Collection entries
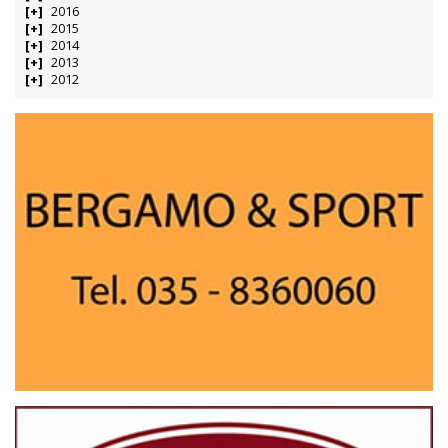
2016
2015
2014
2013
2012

---

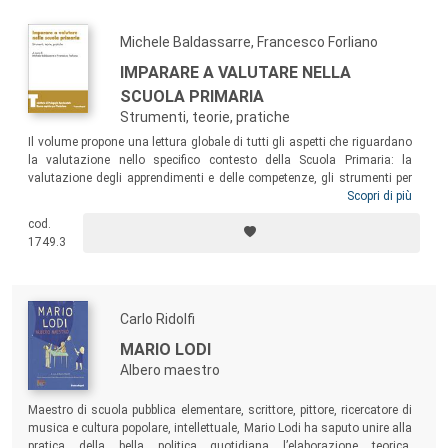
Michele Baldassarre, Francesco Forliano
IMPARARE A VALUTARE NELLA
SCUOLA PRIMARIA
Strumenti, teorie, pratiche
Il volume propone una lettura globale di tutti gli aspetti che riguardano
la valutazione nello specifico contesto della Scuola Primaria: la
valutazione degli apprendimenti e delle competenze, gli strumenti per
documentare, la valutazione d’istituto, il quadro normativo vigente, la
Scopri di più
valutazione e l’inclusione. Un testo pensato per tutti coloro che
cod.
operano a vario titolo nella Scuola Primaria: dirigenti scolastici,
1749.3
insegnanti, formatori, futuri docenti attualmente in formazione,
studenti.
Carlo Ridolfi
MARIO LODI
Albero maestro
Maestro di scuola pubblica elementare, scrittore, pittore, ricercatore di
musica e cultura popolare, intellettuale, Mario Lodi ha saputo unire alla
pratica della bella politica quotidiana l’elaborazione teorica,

(WORK TO BE COMPLETED): Begin at the line that has "Scopri di più" in the entries above; stop after the line that has "pratica della bella". Transcribe exactly those lines and no others.

(RESPONSE FOR THIS EXERCISE):
Scopri di più
valutazione e l’inclusione. Un testo pensato per tutti coloro che
cod.
operano a vario titolo nella Scuola Primaria: dirigenti scolastici,
1749.3
insegnanti, formatori, futuri docenti attualmente in formazione,
studenti.
Carlo Ridolfi
MARIO LODI
Albero maestro
Maestro di scuola pubblica elementare, scrittore, pittore, ricercatore di
musica e cultura popolare, intellettuale, Mario Lodi ha saputo unire alla
pratica della bella politica quotidiana l’elaborazione teorica,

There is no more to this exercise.